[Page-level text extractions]
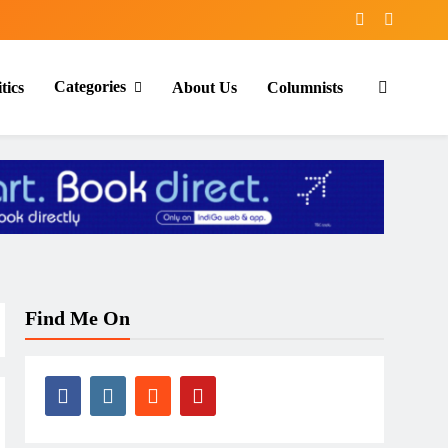
Categories
tics
About Us
Columnists
Find Me On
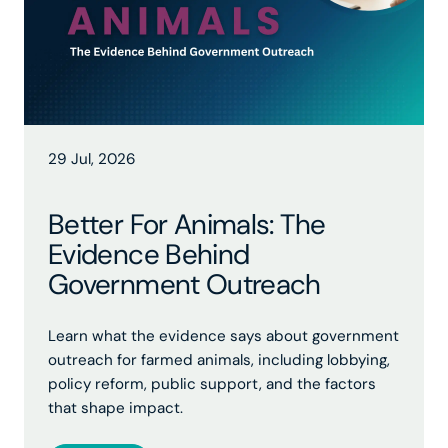
29 Jul, 2026
Better For Animals: The
Evidence Behind
Government Outreach
Learn what the evidence says about government
outreach for farmed animals, including lobbying,
policy reform, public support, and the factors
that shape impact.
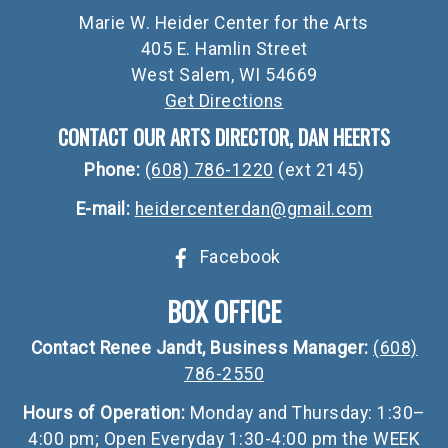
Marie W. Heider Center for the Arts
405 E. Hamlin Street
West Salem, WI 54669
Get Directions
CONTACT OUR ARTS DIRECTOR, DAN HEERTS
Phone:
(608) 786-1220
(ext 2145)
E-mail:
heidercenterdan@gmail.com
Facebook
BOX OFFICE
Contact Renee Jandt, Business Manager:
(608)
786-2550
Hours of Operation:
Monday and Thursday: 1:30–
4:00 pm; Open Everyday 1:30-4:00 pm the WEEK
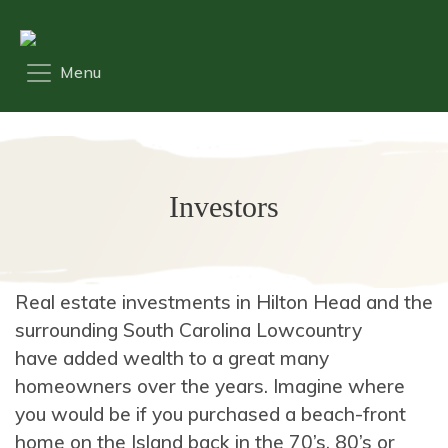
Investors
Real estate investments in Hilton Head and the
surrounding South Carolina Lowcountry
have added wealth to a great many
homeowners over the years. Imagine where
you would be if you purchased a beach-front
home on the Island back in the 70’s, 80’s or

__DIRECTIONS__:
Final task for the records above: print exactly the lines from the one that contains "outreach for farmed" through the last line, both ends included, pictures excluded.

__EXERCISE ANSWER__:
outreach for farmed animals, including lobbying,
policy reform, public support, and the factors
that shape impact.
Marie W. Heider Center for the Arts
405 E. Hamlin Street
West Salem, WI 54669
Get Directions
CONTACT OUR ARTS DIRECTOR, DAN HEERTS
Phone:
(608) 786-1220
(ext 2145)
E-mail:
heidercenterdan@gmail.com
Facebook
BOX OFFICE
Contact Renee Jandt, Business Manager:
(608)
786-2550
Hours of Operation:
Monday and Thursday: 1:30–
4:00 pm; Open Everyday 1:30-4:00 pm the WEEK
Investors
Real estate investments in Hilton Head and the
surrounding South Carolina Lowcountry
have added wealth to a great many
homeowners over the years. Imagine where
you would be if you purchased a beach-front
home on the Island back in the 70’s, 80’s or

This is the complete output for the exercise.